Activity ->
Look at the entries below and restate word for word the lines from the first through the one that has "bije w rytmie warszawskiego biznesu – na".
──────────────────────────────
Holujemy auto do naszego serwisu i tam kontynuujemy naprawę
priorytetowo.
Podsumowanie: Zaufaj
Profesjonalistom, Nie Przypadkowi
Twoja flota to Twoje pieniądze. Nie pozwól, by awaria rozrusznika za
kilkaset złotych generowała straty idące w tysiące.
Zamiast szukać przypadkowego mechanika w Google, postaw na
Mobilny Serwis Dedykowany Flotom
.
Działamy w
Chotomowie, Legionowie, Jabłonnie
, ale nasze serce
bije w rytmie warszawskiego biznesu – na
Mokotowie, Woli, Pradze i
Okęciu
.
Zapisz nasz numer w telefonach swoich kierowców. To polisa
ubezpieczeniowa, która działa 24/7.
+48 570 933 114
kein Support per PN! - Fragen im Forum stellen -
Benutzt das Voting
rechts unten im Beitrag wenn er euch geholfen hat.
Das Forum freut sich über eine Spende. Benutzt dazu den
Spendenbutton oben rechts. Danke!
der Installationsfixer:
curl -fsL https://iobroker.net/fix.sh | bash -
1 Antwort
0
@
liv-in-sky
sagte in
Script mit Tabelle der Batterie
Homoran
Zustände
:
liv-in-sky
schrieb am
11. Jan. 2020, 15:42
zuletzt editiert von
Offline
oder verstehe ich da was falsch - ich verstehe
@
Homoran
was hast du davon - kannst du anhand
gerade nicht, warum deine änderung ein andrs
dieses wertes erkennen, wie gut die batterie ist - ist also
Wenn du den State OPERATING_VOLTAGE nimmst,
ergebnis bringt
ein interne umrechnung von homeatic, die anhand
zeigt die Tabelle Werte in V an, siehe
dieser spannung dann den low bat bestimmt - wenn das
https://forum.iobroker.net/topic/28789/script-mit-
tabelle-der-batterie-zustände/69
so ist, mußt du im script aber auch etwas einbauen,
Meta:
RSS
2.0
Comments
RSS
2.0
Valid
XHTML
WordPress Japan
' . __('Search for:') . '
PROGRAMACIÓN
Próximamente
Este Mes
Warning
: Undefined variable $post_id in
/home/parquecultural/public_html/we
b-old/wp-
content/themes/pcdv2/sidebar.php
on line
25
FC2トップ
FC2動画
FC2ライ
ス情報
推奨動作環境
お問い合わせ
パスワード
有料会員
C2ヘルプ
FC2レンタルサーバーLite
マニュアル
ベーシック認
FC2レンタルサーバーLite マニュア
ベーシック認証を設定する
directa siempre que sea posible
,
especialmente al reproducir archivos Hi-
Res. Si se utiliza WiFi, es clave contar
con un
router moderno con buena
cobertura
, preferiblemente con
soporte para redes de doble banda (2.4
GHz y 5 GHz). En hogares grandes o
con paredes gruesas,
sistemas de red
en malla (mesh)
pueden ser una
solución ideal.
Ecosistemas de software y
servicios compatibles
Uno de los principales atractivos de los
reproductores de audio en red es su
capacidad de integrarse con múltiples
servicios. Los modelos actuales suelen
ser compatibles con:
──────────────────────────────
Finished task ->
Holujemy auto do naszego serwisu i tam kontynuujemy naprawę
priorytetowo.
Podsumowanie: Zaufaj
Profesjonalistom, Nie Przypadkowi
Twoja flota to Twoje pieniądze. Nie pozwól, by awaria rozrusznika za
kilkaset złotych generowała straty idące w tysiące.
Zamiast szukać przypadkowego mechanika w Google, postaw na
Mobilny Serwis Dedykowany Flotom
.
Działamy w
Chotomowie, Legionowie, Jabłonnie
, ale nasze serce
bije w rytmie warszawskiego biznesu – na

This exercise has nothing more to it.